Hospitals Don't Follow Infection Prevention Rules
The most comprehensive review of infection control efforts at U.S. hospitals in more than three decades found lax compliance even in intensive care units where patients are more likely to be treated with devices linked to preventable infections – such as central lines, urinary catheters and ventilators. That is the finding of research done at Columbia University School of Nursing and published in the American Journal of Infection Control.
A release from the university explains that the team led by Patricia Stone, PhD, MPH, RN, FAAN investigated compliance with evidence-based policies to prevent infection in 1,653 ICUs at 975 hospitals nationwide. The study focused on three of the most common preventable infections – central line-associated bloodstream infections, ventilator-associated pneumonia, and catheter-associated urinary tract infections. Despite decades of research establishing best practices for prevention of these infections, approximately one in 10 hospitals lack checklists to prevent bloodstream infections, and one in four lack checklists to help avoid pneumonia in ventilator patients. Even worse, these checklists are followed only about half of the time, the study found.

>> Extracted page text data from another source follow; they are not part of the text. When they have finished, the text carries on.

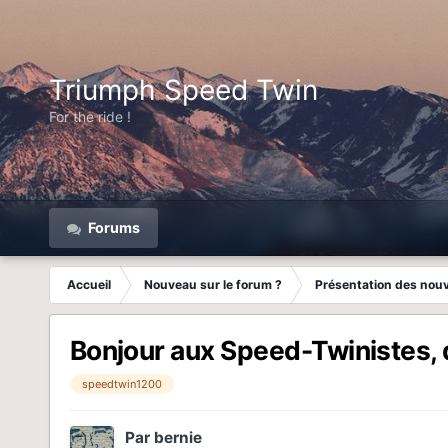
Triumph Speed Twin
For the ride !
Forums
Accueil
Nouveau sur le forum ?
Présentation des nou
Bonjour aux Speed-Twinistes, d
speedtwin1200
Par
bernie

The release quotes Stone as saying, "Hospitals aren't following the rules they put in place themselves to keep patients safe. Rules don't keep patients from dying unless they're enforced."

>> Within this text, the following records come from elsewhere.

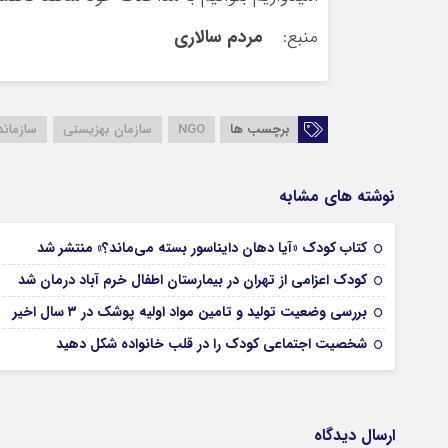
منبع:
مردم سالاری
برچسب ها
NGO
سازمان بهزیستی
سازماند
نوشته های مشابه
کتاب کودک «آیا دهان دایناسور بسته می‌ماند؟» منتشر شد
کودک اعزامی از تهران در بیمارستان اطفال خرم آباد درمان شد
بررسی وضعیت تولید و تامین مواد اولیه پوشک در ۳ سال اخیر
شخصیت اجتماعی کودک را در قلب خانواده شکل دهید
ارسال دیدگاه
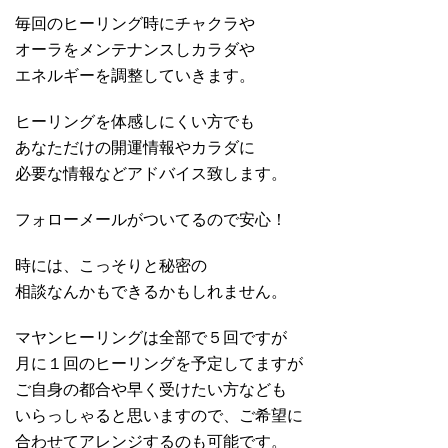
毎回のヒーリング時にチャクラや
オーラをメンテナンスしカラダや
エネルギーを調整していきます。
ヒーリングを体感しにくい方でも
あなただけの開運情報やカラダに
必要な情報などアドバイス致します。
フォローメールがついてるので安心！
時には、こっそりと秘密の
相談なんかもできるかもしれません。
マヤンヒーリングは全部で５回ですが
月に１回のヒーリングを予定してますが
ご自身の都合や早く受けたい方なども
いらっしゃると思いますので、ご希望に
合わせてアレンジするのも可能です。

Health care-associated infections kill an estimated 100,000 Americans a year and create approximately $33 billion in excess medical costs. The U.S. Centers for Disease Control and Prevention first linked infection rates to prevention programs in the 1970s. Research since then has shown that checklists and other targeted infection control practices can make a significant dent in infection rates – but only if compliance rates among clinicians are also high.
Compliance could be improved with two solutions most hospitals aren't using – electronic monitoring systems and staff certified in infection control. The study found that only about one-third of the ICUs have an electronic surveillance system to track compliance with infection-prevention policies at the clinician level. Electronic monitoring systems that offer report cards on compliance have been proven effective at getting clinicians to follow the rules, lowering infection rates, previous research has found. At the same time, more than one-third of hospitals also failed to employ a full-time clinician certified in infection prevention to supervise compliance, the study found.
"Every hospital should see this research as a call to action – it's just unconscionable that we're not doing every single thing we can, every day, for every patient, to avoid preventable infections," Stone says.